The interpretation of deep neural networks on tabular data is another important topic that is directly related to the problem of the explainability of machine learning models. The most common approaches for the interpretation of deep neural networks are based on methods employed in the computer vision domain.?
For tabular data sets, it is just as essential to highlight a variable relationship, and many existing methods are based on attention mechanisms. Broadly, research indicates two distinct explainability classes:
? Feature Highlighting Explanations, where techniques seek to explain the behavior of machine learning models instance by instance. These methods aim to understand how all the available inputs to a model are being used to arrive at a certain prediction. This can be done by enforcing local linearity on the deep neural network models, or by accessing the model parameters, if they are known, and using them in order to generate the model explanation. If the model parameters are inaccessible, model-agnostic approaches can be employed, such as? applying surrogate models that are interpretable by design.
? Counterfactual explanations, the main purpose of which is to suggest constructive interventions to deep neural network inputs so that the output can change to the advantage of the end user. Thus, by emphasizing both the feature importance and the recommendation, counterfactual explanations can aid towards model explainability.
Summing up
Summing up, research drawing from a comparison on multiple data sets, has demonstrated that models based on tree-ensembles still outperform deep learning models when dealing with heterogeneous tabular data. The role of applying deep learning methods on tabular data and whether there is a benefit to be gained remains unclear. It is thus thought that a fundamental reorientation of this domain, as well as a refocus on information-preserving representation mechanisms for deep learning with tabular data may be necessary and beneficial.

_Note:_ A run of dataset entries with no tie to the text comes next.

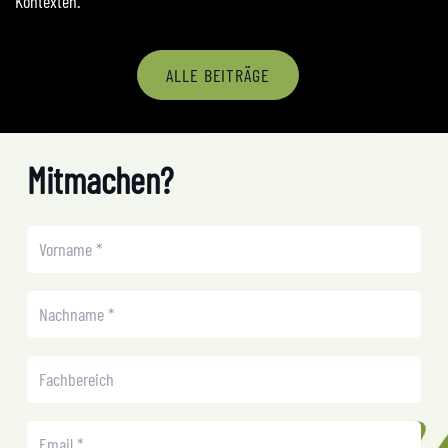
Kontexten.
ALLE BEITRÄGE
Mitmachen?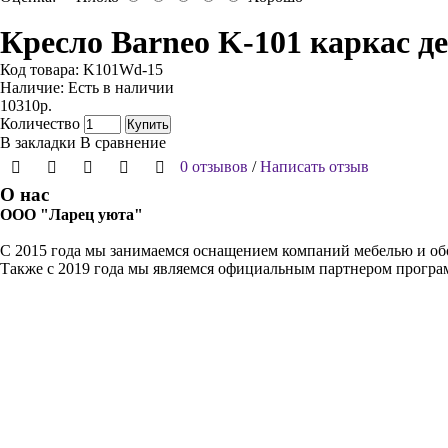
Кресло Barneo K-101 каркас де
Код товара:
K101Wd-15
Наличие:
Есть в наличии
10310р.
Количество
Купить
В закладки
В сравнение
0 отзывов
/
Написать отзыв
О нас
ООО "Ларец уюта"
С 2015 года мы занимаемся оснащением компаний мебелью и обо
Также с 2019 года мы являемся официальным партнером прогр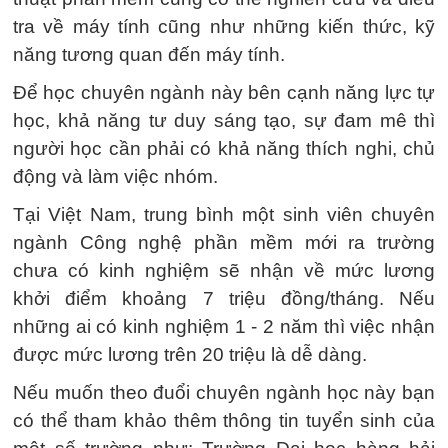
tra về máy tính cũng như những kiến thức, kỹ
năng tương quan đến máy tính.
Để học chuyên ngành này bên cạnh năng lực tự
học, khả năng tư duy sáng tạo, sự đam mê thì
người học cần phải có khả năng thích nghi, chủ
động và làm việc nhóm.
Tại Việt Nam, trung bình một sinh viên chuyên
ngành Công nghệ phần mềm mới ra trường
chưa có kinh nghiệm sẽ nhận về mức lương
khởi điểm khoảng 7 triệu đồng/tháng. Nếu
những ai có kinh nghiệm 1 - 2 năm thì việc nhận
được mức lương trên 20 triệu là dễ dàng.
Nếu muốn theo đuổi chuyên ngành học này bạn
có thể tham khảo thêm thông tin tuyển sinh của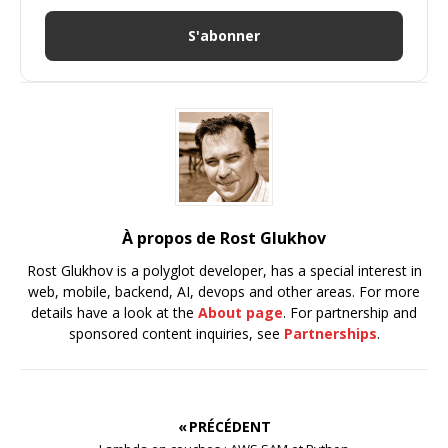
S'abonner
À propos de Rost Glukhov
Rost Glukhov is a polyglot developer, has a special interest in
web, mobile, backend, AI, devops and other areas. For more
details have a look at the
About page
. For partnership and
sponsored content inquiries, see
Partnerships
.
« PRÉCÉDENT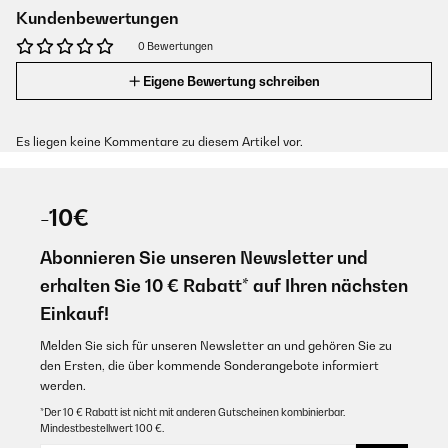
Kundenbewertungen
0 Bewertungen
Eigene Bewertung schreiben
Es liegen keine Kommentare zu diesem Artikel vor.
-10€
Abonnieren Sie unseren Newsletter und
erhalten Sie 10 € Rabatt* auf Ihren nächsten
Einkauf!
Melden Sie sich für unseren Newsletter an und gehören Sie zu
den Ersten, die über kommende Sonderangebote informiert
werden.
*Der 10 € Rabatt ist nicht mit anderen Gutscheinen kombinierbar.
Mindestbestellwert 100 €.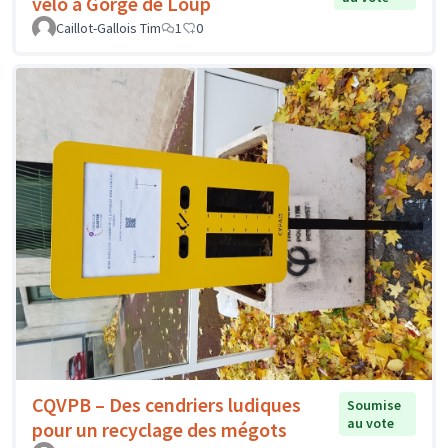
vélo à Gorge de Loup
Caillot-Gallois Tim
1
0
CQVPB – Des cendriers ludiques
Soumise
au vote
pour un recyclage des mégots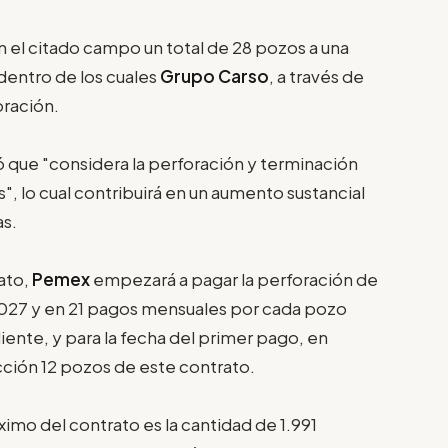
n el citado campo un total de 28 pozos a una
entro de los cuales
Grupo Carso
, a través de
oración.
 que "considera la perforación y terminación
", lo cual contribuirá en un aumento sustancial
as.
ato,
Pemex
empezará a pagar la perforación de
2027 y en 21 pagos mensuales por cada pozo
iente, y para la fecha del primer pago, en
ción 12 pozos de este contrato.
imo del contrato es la cantidad de 1.991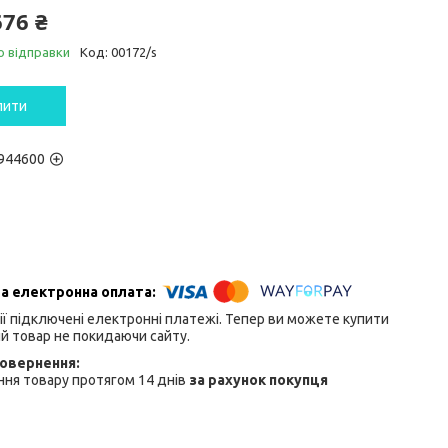
676 ₴
о відправки
Код:
00172/s
пити
944600
ії підключені електронні платежі. Тепер ви можете купити
й товар не покидаючи сайту.
ня товару протягом 14 днів
за рахунок покупця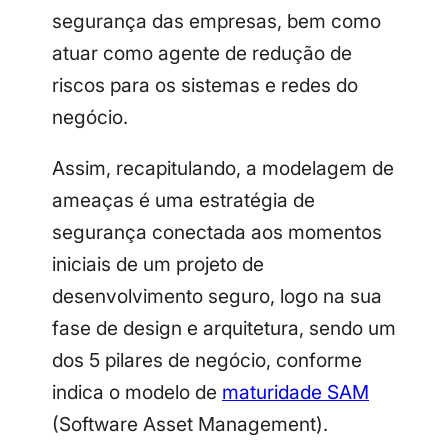
segurança das empresas, bem como
atuar como agente de redução de
riscos para os sistemas e redes do
negócio.
Assim, recapitulando, a modelagem de
ameaças é uma estratégia de
segurança conectada aos momentos
iniciais de um projeto de
desenvolvimento seguro, logo na sua
fase de design e arquitetura, sendo um
dos 5 pilares de negócio, conforme
indica o modelo de
maturidade SAM
(Software Asset Management).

Many of the challenges for deep neural networks on tabular stem from the heterogeneity of the data, therefore some deep learning solution transforming them into a more suitable homogeneous representation format can significantly boost performance and should be a recommended strategy for real-world applications.
Regularization has also shown to reduce the hypersensitivity and improve the overall performance and robustness of deep neural network models on tabular data. When it comes to interpretability, counterfactual explanations for deep tabular learning can be used to improve the perceived fairness in human-AI interactions, and to enable personalized decision-making
However, the heterogeneity of tabular data renders the deployment of counterfactual explanation methods problematic in practice, and the development of efficient heterogeneous tabular data handling methods in the presence of feasibility constraints remains an open question. Due to the high importance of tabular data to industry, finance and research, novel ideas that can alleviate some of the challenges associated with efficient handling of heterogeneous tabular data can be potentially significant.